23/04/2024
Quanto o Google deveria pagar ao jornalismo brasileiro?
2,3 bilhões de reais por ano. Esse é o valor que o Google deveria pagar no Brasil para os produtores de jornalismo, segundo cálculos baseados em um estudo feito por professores da Universidade de Columbia.
A questão da compensação pelo uso de notícias deve voltar à tona com os novos passos adotados para a regulação das plataformas digitais pelo presidente da Câmara dos Deputados, Arthur Lira, que discuti na semana passada.
A equipe chefiada por Anya Schiffrin, diretora da especialização em Tecnologia, Mídia e Comunicações na Escola de Assuntos Internacionais da Universidade de Columbia, decidiu encarar o desafio de calcular qual seria o valor do uso de notícias dentro da busca do Google, como parte do estudo “Pagando por Notícias: O que o Google Deve aos Publishers dos EUA”.
Assim, valendo-se de dados disponíveis e de teoria da economia comportamental, elaboraram uma fórmula e criaram uma “calculadora” que consegue aplicá-la a qualquer país, inclusive ao Brasil.
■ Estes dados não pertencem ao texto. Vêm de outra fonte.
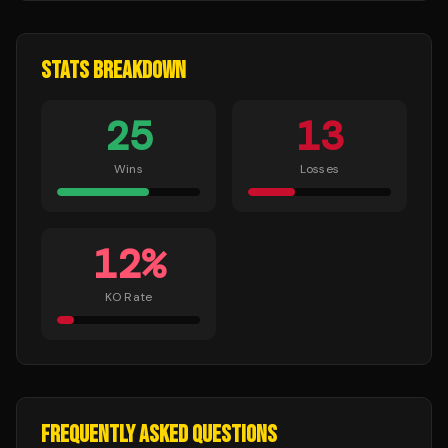
STATS BREAKDOWN
25
13
Wins
Losses
12
%
KO Rate
FREQUENTLY ASKED QUESTIONS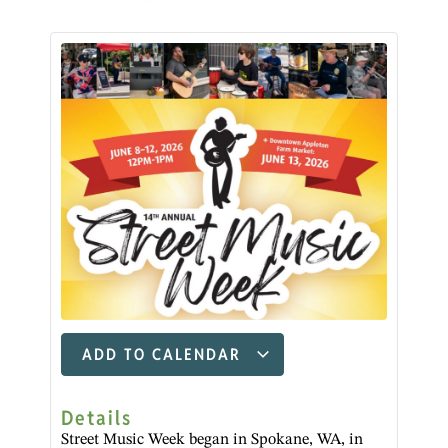
ADD TO CALENDAR
Details
Street Music Week began in Spokane, WA, in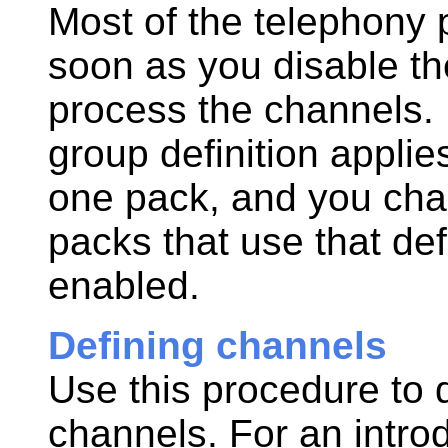
Most of the telephony 
soon as you disable th
process the channels.
group definition appli
one pack
, and you cha
packs that use that def
enabled.
Defining channels
Use this procedure to d
channels. For an intro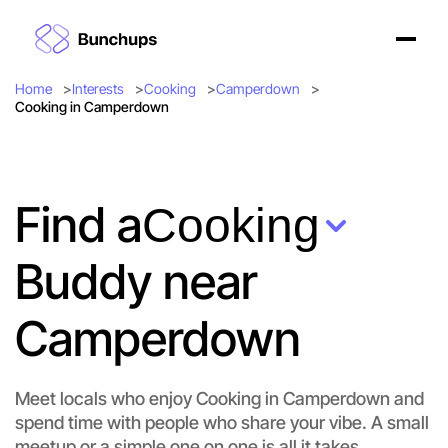
Home
Interests
Cooking
Camperdown
Cooking in Camperdown
Find a
Cooking
Buddy near
Camperdown
Meet locals who enjoy Cooking in Camperdown and
spend time with people who share your vibe. A small
meetup or a simple one on one is all it takes.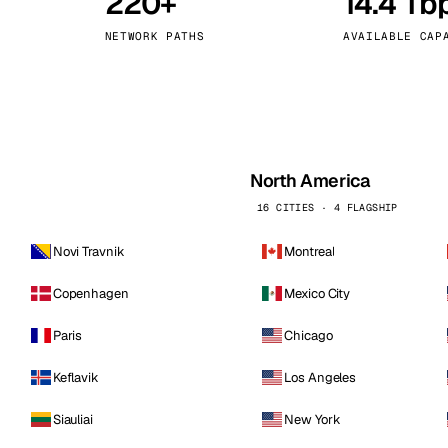
220+
14.4 Tb
kholm
Tallinn
Sweden
Estonia
NETWORK PATHS
AVAILABLE CAP
aw
Zurich
Poland
Switzerland
North America
16 CITIES · 4 FLAGSHIP
Novi Travnik
Montreal
Copenhagen
Mexico City
Paris
Chicago
Keflavik
Los Angeles
Siauliai
New York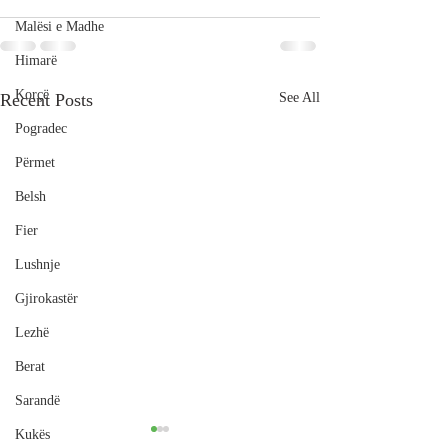
Malësi e Madhe
Himarë
Korçë
Recent Posts
See All
Pogradec
Përmet
Belsh
Fier
Lushnje
Gjirokastër
Lezhë
Berat
Sarandë
Kukës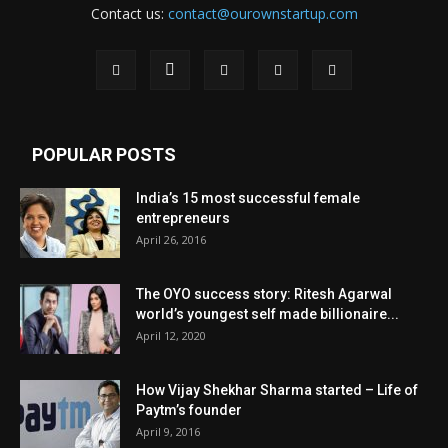
Contact us:
contact@ourownstartup.com
POPULAR POSTS
India’s 15 most successful female
entrepreneurs
April 26, 2016
The OYO success story: Ritesh Agarwal
world’s youngest self made billionaire...
April 12, 2020
How Vijay Shekhar Sharma started – Life of
Paytm’s founder
April 9, 2016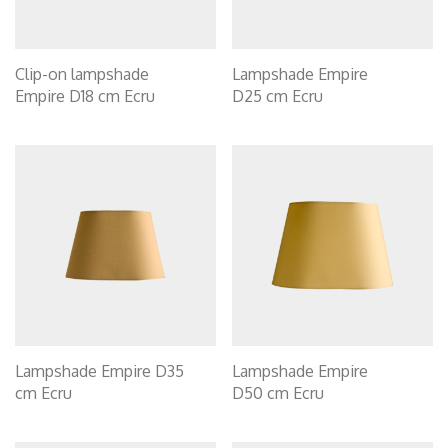
Clip-on lampshade
Lampshade Empire
Empire D18 cm Ecru
D25 cm Ecru
Lampshade Empire D35
Lampshade Empire
cm Ecru
D50 cm Ecru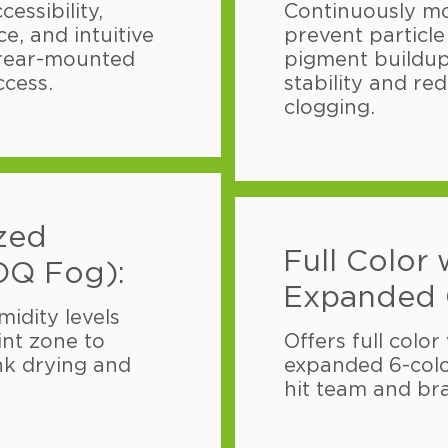
essibility,
Continuously mo
e, and intuitive
prevent particl
 rear-mounted
pigment buildup
ccess.
stability and red
clogging.
ized
Full Color 
OQ Fog):
Expanded 
idity levels
int zone to
Offers full color
nk drying and
expanded 6-col
hit team and bra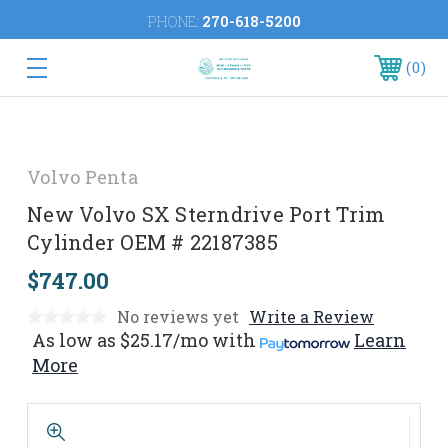
PHONE:
270-618-5200
0
Volvo Penta
New Volvo SX Sterndrive Port Trim
Cylinder OEM # 22187385
$747.00
No reviews yet
Write a Review
As low as
$25.17/mo
with
Learn
More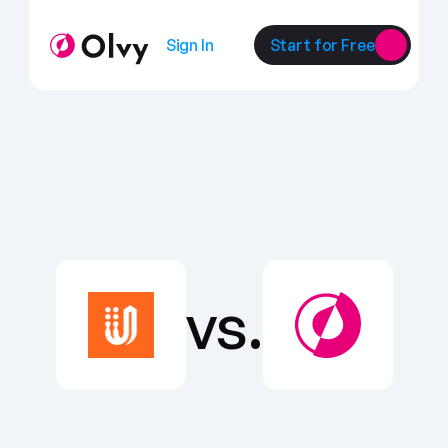
Sign In
Start for Free
vs.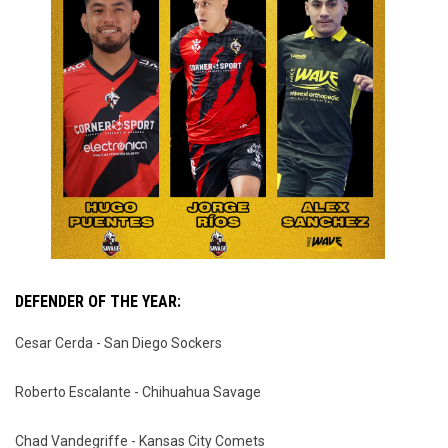
DEFENDER OF THE YEAR:
Cesar Cerda - San Diego Sockers
Roberto Escalante - Chihuahua Savage
Chad Vandegriffe - Kansas City Comets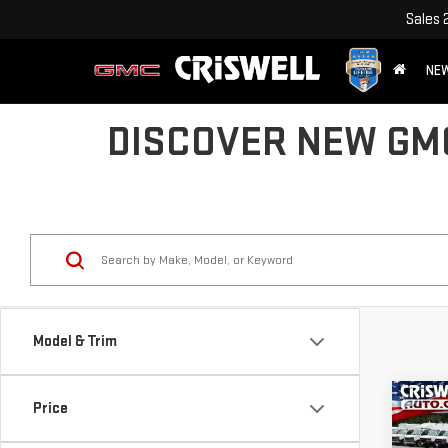
Sales
NE
DISCOVER NEW GMC
Model & Trim
Co
Price
$1,
NE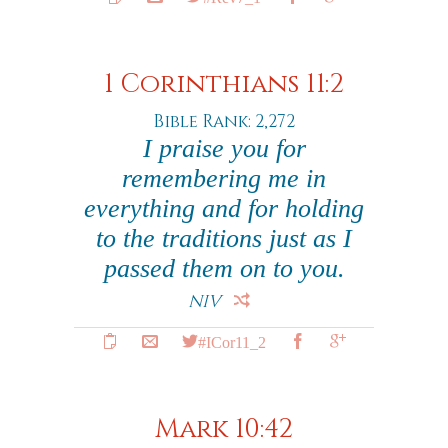
1 Corinthians 11:2
Bible Rank: 2,272
I praise you for
remembering me in
everything and for holding
to the traditions just as I
passed them on to you.
NIV
#ICor11_2
Mark 10:42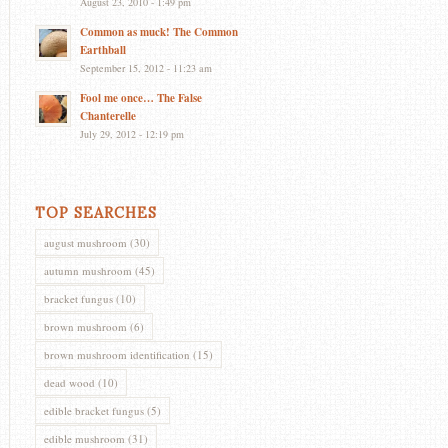
August 23, 2010 - 1:49 pm
Common as muck! The Common
Earthball
September 15, 2012 - 11:23 am
Fool me once… The False
Chanterelle
July 29, 2012 - 12:19 pm
TOP SEARCHES
august mushroom
(30)
autumn mushroom
(45)
bracket fungus
(10)
brown mushroom
(6)
brown mushroom identification
(15)
dead wood
(10)
edible bracket fungus
(5)
edible mushroom
(31)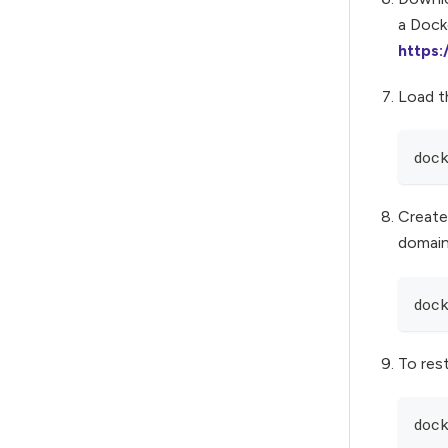
a Docke
https
Load t
doc
Create
domain
doc
To res
doc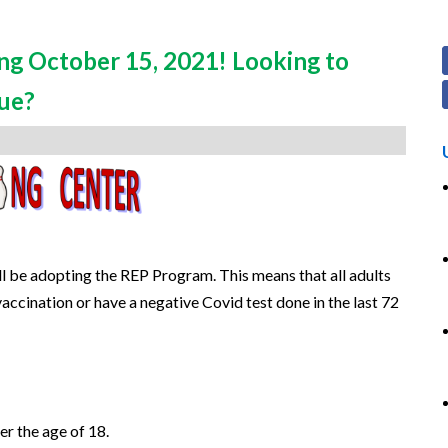
ng October 15, 2021! Looking to
gue?
 be adopting the REP Program. This means that all adults
accination or have a negative Covid test done in the last 72
er the age of 18.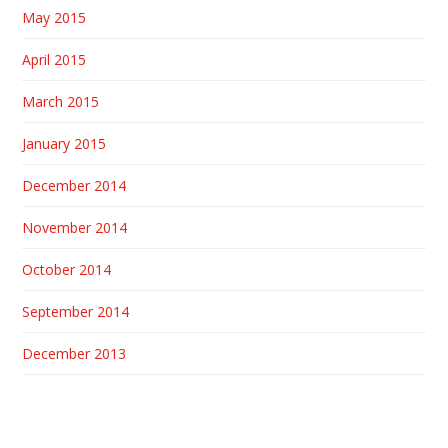
May 2015
April 2015
March 2015
January 2015
December 2014
November 2014
October 2014
September 2014
December 2013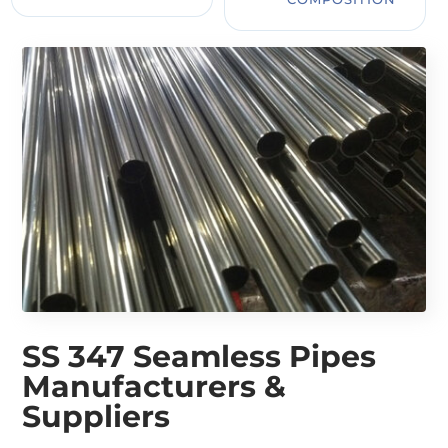
SS 347 Seamless Pipes
Manufacturers &
Suppliers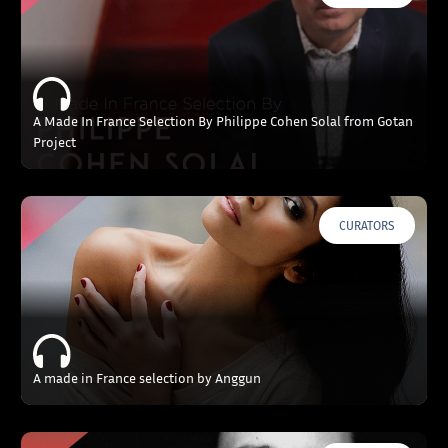
A Made In France Selection By Philippe Cohen Solal from Gotan
Project
CURATORS
A made in France selection by Anggun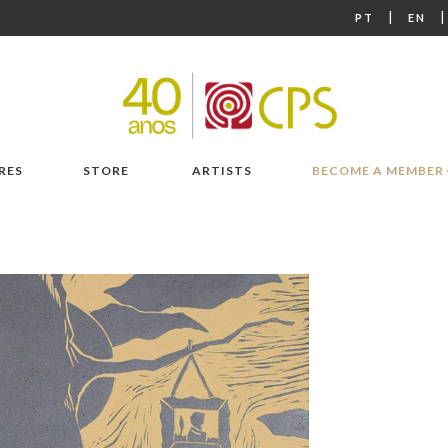
|
PT
EN
RES
STORE
ARTISTS
BECOME A MEMBER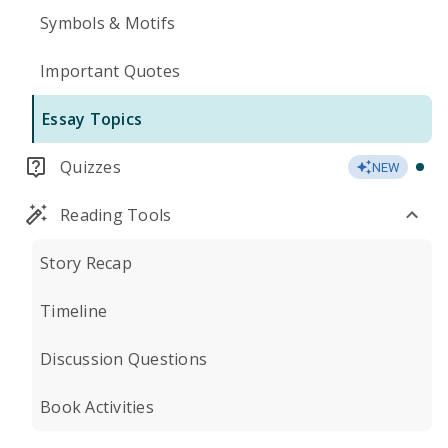
Symbols & Motifs
Important Quotes
Essay Topics
Quizzes
NEW
Reading Tools
Story Recap
Timeline
Discussion Questions
Book Activities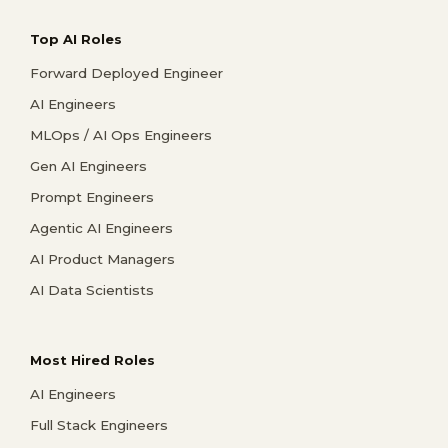
Top AI Roles
Forward Deployed Engineer
AI Engineers
MLOps / AI Ops Engineers
Gen AI Engineers
Prompt Engineers
Agentic AI Engineers
AI Product Managers
AI Data Scientists
Most Hired Roles
AI Engineers
Full Stack Engineers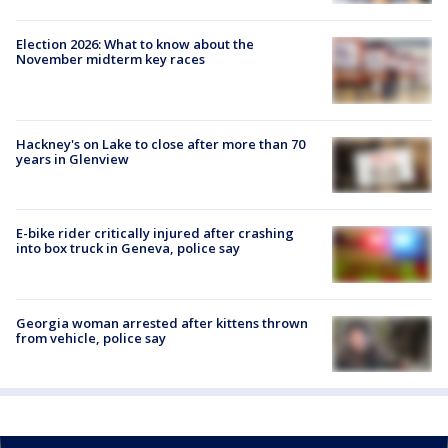
Election 2026: What to know about the
November midterm key races
Hackney's on Lake to close after more than 70
years in Glenview
E-bike rider critically injured after crashing
into box truck in Geneva, police say
Georgia woman arrested after kittens thrown
from vehicle, police say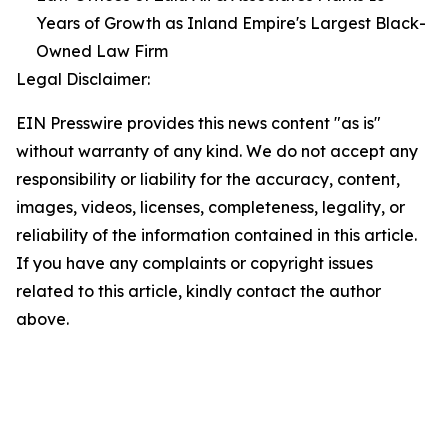
Years of Growth as Inland Empire's Largest Black-
Owned Law Firm
Legal Disclaimer:
EIN Presswire provides this news content "as is"
without warranty of any kind. We do not accept any
responsibility or liability for the accuracy, content,
images, videos, licenses, completeness, legality, or
reliability of the information contained in this article.
If you have any complaints or copyright issues
related to this article, kindly contact the author
above.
Mas já chegaremos lá.
A discussão é fundamental, segundo o economista-chefe da pesquisa, Haaris Mateen, porque, embora o Google não pague nada por entregar informações jornalísticas aos seus usuários, qualquer ferramenta de buscas perderia valor sem esse tipo de conteúdo. “Imagine o Google sem notícias”, propõe ele. “E quando eu digo notícias, eu digo: sem atualidade, política, esportes, sem nada disso. O que o Google seria? Seria mais próximo da busca da Amazon”.
Para nós, a discussão interessa porque o pagamento ao jornalismo é um dos principais temas da nova onda de regulação das plataformas sociais. Primeiro, porque está mais que claro que o jornalismo tem arcado com os custos de combater a desinformação que dá lucro às plataformas; segundo, porque as plataformas criaram uma distorção no negócio de anúncios que antes financiava a imprensa, sem devolver efetivamente nada aos estados nacionais – para se ter uma ideia, Google, Facebook e Amazon hoje concentram cerca de 65% do mercado de anúncios global.
Para os pesquisadores de Columbia, uma maneira de reverter essa distorção do mercado seria estimar uma compensação justa.
A equipe valeu-se de um estudo de economia comportamental realizado por pesquisadores da empresa de consultoria Fehr Advice, do Instituto Federal de Tecnologia ETH Zürich e da Universidade de Zurique, que estimou que, em 35% das buscas, o conteúdo noticioso agrega valor. “O que estamos dizendo é que se há 100 pessoas que usam o Google Search, 35 delas acham que o conteúdo noticioso é essencial na busca. Ou seja, sem as notícias, a busca do Google perde seu valor”, explica Haaris. A partir desta porcentagem, os economistas propuseram uma divisão da receita de anúncios da busca entre o Google e os provedores de notícias, que seria de meio a meio.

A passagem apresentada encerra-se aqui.